ひとつひとつのセリフには無駄がなく、登場人物たちもまた読んでいる私の脳裏にイメージが浮かんだ。

「君」を想う「ぼく」の切なく愛しい気持ちはキュンキュンと伝わってきた。
「待つことにはなれている」最後の方のその言葉に、彼自身が気づく時。そのシーンがとても印象的で切なかった。

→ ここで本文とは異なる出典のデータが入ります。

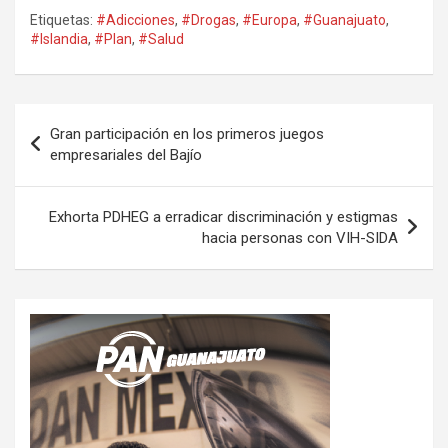
Etiquetas:
#Adicciones
,
#Drogas
,
#Europa
,
#Guanajuato
,
#Islandia
,
#Plan
,
#Salud
Navegación
Gran participación en los primeros juegos
de
empresariales del Bajío
entradas
Exhorta PDHEG a erradicar discriminación y estigmas
hacia personas con VIH-SIDA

並行世界。「1Q84」も2つの世界が描かれており、それと似てるとも感じました。

これはパラレルワールド?
不確かな壁を超えていくのは意識?無意識?その世界はスピリチュアル?それともただの空想?夢の世界?

「心に望みさえすればいい」
潜在意識についても書かれている。

「常に現在しかない。時間は存在しない」
時間は幻想ということについても。

私の中ですべてが一本の線でつながりました。

潜在意識やパラレルワールドについてここ数年学んできたことがこの物語の中に散りばめられていました。だからこそ惹かれる世界観であったのだと思います。
ひとつひとつのセリフが私の胸に沁み込んできたのです。

これはただの夢物語ではありません。
人間の無意識の世界について深く追求した話で、目には見えないものを、2つの世界を舞台にして表現した、村上春樹氏の「意識とは」の哲学書なのだと感じました。村上氏にとっても人生をかけた作品となっているのだと思います。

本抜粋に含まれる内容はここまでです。